Task material:
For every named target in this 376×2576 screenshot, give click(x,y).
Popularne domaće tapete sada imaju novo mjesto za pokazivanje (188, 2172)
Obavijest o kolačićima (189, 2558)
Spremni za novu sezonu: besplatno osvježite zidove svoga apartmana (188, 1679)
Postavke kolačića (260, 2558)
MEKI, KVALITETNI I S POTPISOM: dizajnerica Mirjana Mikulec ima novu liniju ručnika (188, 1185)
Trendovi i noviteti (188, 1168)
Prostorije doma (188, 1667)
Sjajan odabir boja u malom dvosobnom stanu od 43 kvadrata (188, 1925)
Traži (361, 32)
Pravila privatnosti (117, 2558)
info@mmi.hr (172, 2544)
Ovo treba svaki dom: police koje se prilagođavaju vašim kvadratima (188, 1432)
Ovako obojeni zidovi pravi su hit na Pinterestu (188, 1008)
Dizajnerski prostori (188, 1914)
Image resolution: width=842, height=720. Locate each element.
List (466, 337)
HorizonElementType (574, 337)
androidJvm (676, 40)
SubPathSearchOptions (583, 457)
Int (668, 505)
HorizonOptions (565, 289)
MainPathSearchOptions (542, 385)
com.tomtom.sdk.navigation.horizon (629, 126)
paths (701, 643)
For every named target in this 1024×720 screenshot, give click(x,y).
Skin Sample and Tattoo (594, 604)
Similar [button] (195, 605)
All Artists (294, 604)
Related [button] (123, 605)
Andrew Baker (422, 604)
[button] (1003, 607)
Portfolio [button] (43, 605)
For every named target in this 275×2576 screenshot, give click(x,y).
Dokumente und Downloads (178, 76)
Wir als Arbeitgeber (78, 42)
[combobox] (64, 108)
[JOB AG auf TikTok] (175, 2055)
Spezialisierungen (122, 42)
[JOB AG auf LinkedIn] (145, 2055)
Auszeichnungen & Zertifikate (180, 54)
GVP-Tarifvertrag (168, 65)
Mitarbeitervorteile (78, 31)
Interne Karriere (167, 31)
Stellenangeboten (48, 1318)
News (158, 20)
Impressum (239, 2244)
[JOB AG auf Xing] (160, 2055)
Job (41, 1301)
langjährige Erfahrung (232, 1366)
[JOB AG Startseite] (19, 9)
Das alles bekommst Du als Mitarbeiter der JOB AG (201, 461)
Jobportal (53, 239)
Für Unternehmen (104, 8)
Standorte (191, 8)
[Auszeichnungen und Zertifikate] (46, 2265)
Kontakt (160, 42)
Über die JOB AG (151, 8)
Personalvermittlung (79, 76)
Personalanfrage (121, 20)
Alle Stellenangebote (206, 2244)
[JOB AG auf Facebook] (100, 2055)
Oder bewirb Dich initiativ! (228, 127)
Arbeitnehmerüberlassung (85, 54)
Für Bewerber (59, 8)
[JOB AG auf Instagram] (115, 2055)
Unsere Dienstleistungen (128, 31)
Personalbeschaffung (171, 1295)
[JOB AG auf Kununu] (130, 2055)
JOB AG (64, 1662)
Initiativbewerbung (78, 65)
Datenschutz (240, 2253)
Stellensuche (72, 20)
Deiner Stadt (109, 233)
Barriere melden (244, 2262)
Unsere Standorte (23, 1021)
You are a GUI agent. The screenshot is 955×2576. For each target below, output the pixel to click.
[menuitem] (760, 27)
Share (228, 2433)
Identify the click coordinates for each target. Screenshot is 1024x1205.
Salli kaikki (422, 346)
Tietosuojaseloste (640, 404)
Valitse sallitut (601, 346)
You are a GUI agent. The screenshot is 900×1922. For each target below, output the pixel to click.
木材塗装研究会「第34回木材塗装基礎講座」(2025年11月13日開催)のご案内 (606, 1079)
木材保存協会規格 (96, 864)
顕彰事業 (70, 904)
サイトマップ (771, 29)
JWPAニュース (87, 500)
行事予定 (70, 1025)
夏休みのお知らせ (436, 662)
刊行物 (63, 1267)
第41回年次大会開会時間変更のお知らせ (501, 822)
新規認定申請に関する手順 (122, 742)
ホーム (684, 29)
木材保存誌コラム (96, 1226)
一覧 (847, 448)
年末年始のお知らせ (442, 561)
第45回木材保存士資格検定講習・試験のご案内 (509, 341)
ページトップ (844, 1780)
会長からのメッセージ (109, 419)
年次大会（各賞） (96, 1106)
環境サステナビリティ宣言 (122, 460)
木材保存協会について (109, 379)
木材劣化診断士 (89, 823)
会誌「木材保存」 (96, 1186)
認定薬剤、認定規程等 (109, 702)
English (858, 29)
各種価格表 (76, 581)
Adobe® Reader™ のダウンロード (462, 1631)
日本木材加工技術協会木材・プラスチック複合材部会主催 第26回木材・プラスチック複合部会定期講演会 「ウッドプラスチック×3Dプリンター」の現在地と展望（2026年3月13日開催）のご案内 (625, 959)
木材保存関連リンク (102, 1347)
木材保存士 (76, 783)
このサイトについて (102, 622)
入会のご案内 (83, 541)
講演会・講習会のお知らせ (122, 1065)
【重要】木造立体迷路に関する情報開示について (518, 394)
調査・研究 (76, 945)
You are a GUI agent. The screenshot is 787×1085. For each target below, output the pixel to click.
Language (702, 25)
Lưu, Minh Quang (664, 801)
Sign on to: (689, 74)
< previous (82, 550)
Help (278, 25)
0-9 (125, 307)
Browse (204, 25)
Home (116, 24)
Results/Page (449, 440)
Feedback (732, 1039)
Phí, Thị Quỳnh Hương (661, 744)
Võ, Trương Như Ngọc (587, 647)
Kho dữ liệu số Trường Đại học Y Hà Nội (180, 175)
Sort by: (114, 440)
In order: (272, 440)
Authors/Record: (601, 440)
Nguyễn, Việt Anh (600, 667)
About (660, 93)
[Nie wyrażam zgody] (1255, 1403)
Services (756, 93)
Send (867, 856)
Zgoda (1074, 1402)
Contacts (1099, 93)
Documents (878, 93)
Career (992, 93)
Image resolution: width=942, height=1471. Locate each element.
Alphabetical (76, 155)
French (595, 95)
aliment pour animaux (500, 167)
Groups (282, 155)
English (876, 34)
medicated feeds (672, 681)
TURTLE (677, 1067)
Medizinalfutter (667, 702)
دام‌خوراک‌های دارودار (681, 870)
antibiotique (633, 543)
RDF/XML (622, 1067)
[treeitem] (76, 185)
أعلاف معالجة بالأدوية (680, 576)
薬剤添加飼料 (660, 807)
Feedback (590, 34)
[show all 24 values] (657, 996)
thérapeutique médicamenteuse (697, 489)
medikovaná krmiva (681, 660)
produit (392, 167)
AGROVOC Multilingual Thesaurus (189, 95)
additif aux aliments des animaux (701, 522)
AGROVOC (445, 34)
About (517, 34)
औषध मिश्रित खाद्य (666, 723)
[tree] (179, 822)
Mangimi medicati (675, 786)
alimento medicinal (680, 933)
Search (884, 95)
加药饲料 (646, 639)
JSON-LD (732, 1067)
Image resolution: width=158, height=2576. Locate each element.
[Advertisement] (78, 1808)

Exercise brief: Go through the listing and write out each line exactly.

Response to this exercise:
For every named target in this 376×2576 screenshot, give click(x,y).
Popularne domaće tapete sada imaju novo mjesto za pokazivanje (188, 2172)
Obavijest o kolačićima (189, 2558)
Spremni za novu sezonu: besplatno osvježite zidove svoga apartmana (188, 1679)
Postavke kolačića (260, 2558)
MEKI, KVALITETNI I S POTPISOM: dizajnerica Mirjana Mikulec ima novu liniju ručnika (188, 1185)
Trendovi i noviteti (188, 1168)
Prostorije doma (188, 1667)
Sjajan odabir boja u malom dvosobnom stanu od 43 kvadrata (188, 1925)
Traži (361, 32)
Pravila privatnosti (117, 2558)
info@mmi.hr (172, 2544)
Ovo treba svaki dom: police koje se prilagođavaju vašim kvadratima (188, 1432)
Ovako obojeni zidovi pravi su hit na Pinterestu (188, 1008)
Dizajnerski prostori (188, 1914)
Image resolution: width=842, height=720. Locate each element.
List (466, 337)
HorizonElementType (574, 337)
androidJvm (676, 40)
SubPathSearchOptions (583, 457)
Int (668, 505)
HorizonOptions (565, 289)
MainPathSearchOptions (542, 385)
com.tomtom.sdk.navigation.horizon (629, 126)
paths (701, 643)
For every named target in this 1024×720 screenshot, give click(x,y).
Skin Sample and Tattoo (594, 604)
Similar [button] (195, 605)
All Artists (294, 604)
Related [button] (123, 605)
Andrew Baker (422, 604)
[button] (1003, 607)
Portfolio [button] (43, 605)
For every named target in this 275×2576 screenshot, give click(x,y).
Dokumente und Downloads (178, 76)
Wir als Arbeitgeber (78, 42)
[combobox] (64, 108)
[JOB AG auf TikTok] (175, 2055)
Spezialisierungen (122, 42)
[JOB AG auf LinkedIn] (145, 2055)
Auszeichnungen & Zertifikate (180, 54)
GVP-Tarifvertrag (168, 65)
Mitarbeitervorteile (78, 31)
Interne Karriere (167, 31)
Stellenangeboten (48, 1318)
News (158, 20)
Impressum (239, 2244)
[JOB AG auf Xing] (160, 2055)
Job (41, 1301)
langjährige Erfahrung (232, 1366)
[JOB AG Startseite] (19, 9)
Das alles bekommst Du als Mitarbeiter der JOB AG (201, 461)
Jobportal (53, 239)
Für Unternehmen (104, 8)
Standorte (191, 8)
[Auszeichnungen und Zertifikate] (46, 2265)
Kontakt (160, 42)
Über die JOB AG (151, 8)
Personalvermittlung (79, 76)
Personalanfrage (121, 20)
Alle Stellenangebote (206, 2244)
[JOB AG auf Facebook] (100, 2055)
Oder bewirb Dich initiativ! (228, 127)
Arbeitnehmerüberlassung (85, 54)
Für Bewerber (59, 8)
[JOB AG auf Instagram] (115, 2055)
Unsere Dienstleistungen (128, 31)
Personalbeschaffung (171, 1295)
[JOB AG auf Kununu] (130, 2055)
JOB AG (64, 1662)
Initiativbewerbung (78, 65)
Datenschutz (240, 2253)
Stellensuche (72, 20)
Deiner Stadt (109, 233)
Barriere melden (244, 2262)
Unsere Standorte (23, 1021)
You are a GUI agent. The screenshot is 955×2576. For each target below, output the pixel to click.
[menuitem] (760, 27)
Share (228, 2433)
Identify the click coordinates for each target. Screenshot is 1024x1205.
Salli kaikki (422, 346)
Tietosuojaseloste (640, 404)
Valitse sallitut (601, 346)
You are a GUI agent. The screenshot is 900×1922. For each target below, output the pixel to click.
木材塗装研究会「第34回木材塗装基礎講座」(2025年11月13日開催)のご案内 (606, 1079)
木材保存協会規格 (96, 864)
顕彰事業 (70, 904)
サイトマップ (771, 29)
JWPAニュース (87, 500)
行事予定 (70, 1025)
夏休みのお知らせ (436, 662)
刊行物 (63, 1267)
第41回年次大会開会時間変更のお知らせ (501, 822)
新規認定申請に関する手順 (122, 742)
ホーム (684, 29)
木材保存誌コラム (96, 1226)
一覧 (847, 448)
年末年始のお知らせ (442, 561)
第45回木材保存士資格検定講習・試験のご案内 (509, 341)
ページトップ (844, 1780)
会長からのメッセージ (109, 419)
年次大会（各賞） (96, 1106)
環境サステナビリティ宣言 (122, 460)
木材保存協会について (109, 379)
木材劣化診断士 (89, 823)
会誌「木材保存」 (96, 1186)
認定薬剤、認定規程等 (109, 702)
English (858, 29)
各種価格表 (76, 581)
Adobe® Reader™ のダウンロード (462, 1631)
日本木材加工技術協会木材・プラスチック複合材部会主催 第26回木材・プラスチック複合部会定期講演会 「ウッドプラスチック×3Dプリンター」の現在地と展望（2026年3月13日開催）のご案内 (625, 959)
木材保存関連リンク (102, 1347)
木材保存士 (76, 783)
このサイトについて (102, 622)
入会のご案内 (83, 541)
講演会・講習会のお知らせ (122, 1065)
【重要】木造立体迷路に関する情報開示について (518, 394)
調査・研究 (76, 945)
You are a GUI agent. The screenshot is 787×1085. For each target below, output the pixel to click.
Language (702, 25)
Lưu, Minh Quang (664, 801)
Sign on to: (689, 74)
< previous (82, 550)
Help (278, 25)
0-9 (125, 307)
Browse (204, 25)
Home (116, 24)
Results/Page (449, 440)
Feedback (732, 1039)
Phí, Thị Quỳnh Hương (661, 744)
Võ, Trương Như Ngọc (587, 647)
Kho dữ liệu số Trường Đại học Y Hà Nội (180, 175)
Sort by: (114, 440)
In order: (272, 440)
Authors/Record: (601, 440)
Nguyễn, Việt Anh (600, 667)
About (660, 93)
[Nie wyrażam zgody] (1255, 1403)
Services (756, 93)
Send (867, 856)
Zgoda (1074, 1402)
Contacts (1099, 93)
Documents (878, 93)
Career (992, 93)
Image resolution: width=942, height=1471. Locate each element.
Alphabetical (76, 155)
French (595, 95)
aliment pour animaux (500, 167)
Groups (282, 155)
English (876, 34)
medicated feeds (672, 681)
TURTLE (677, 1067)
Medizinalfutter (667, 702)
دام‌خوراک‌های دارودار (681, 870)
antibiotique (633, 543)
RDF/XML (622, 1067)
[treeitem] (76, 185)
أعلاف معالجة بالأدوية (680, 576)
薬剤添加飼料 (660, 807)
Feedback (590, 34)
[show all 24 values] (657, 996)
thérapeutique médicamenteuse (697, 489)
medikovaná krmiva (681, 660)
produit (392, 167)
AGROVOC Multilingual Thesaurus (189, 95)
additif aux aliments des animaux (701, 522)
AGROVOC (445, 34)
About (517, 34)
औषध मिश्रित खाद्य (666, 723)
[tree] (179, 822)
Mangimi medicati (675, 786)
alimento medicinal (680, 933)
Search (884, 95)
加药饲料 (646, 639)
JSON-LD (732, 1067)
Image resolution: width=158, height=2576. Locate each element.
[Advertisement] (78, 1808)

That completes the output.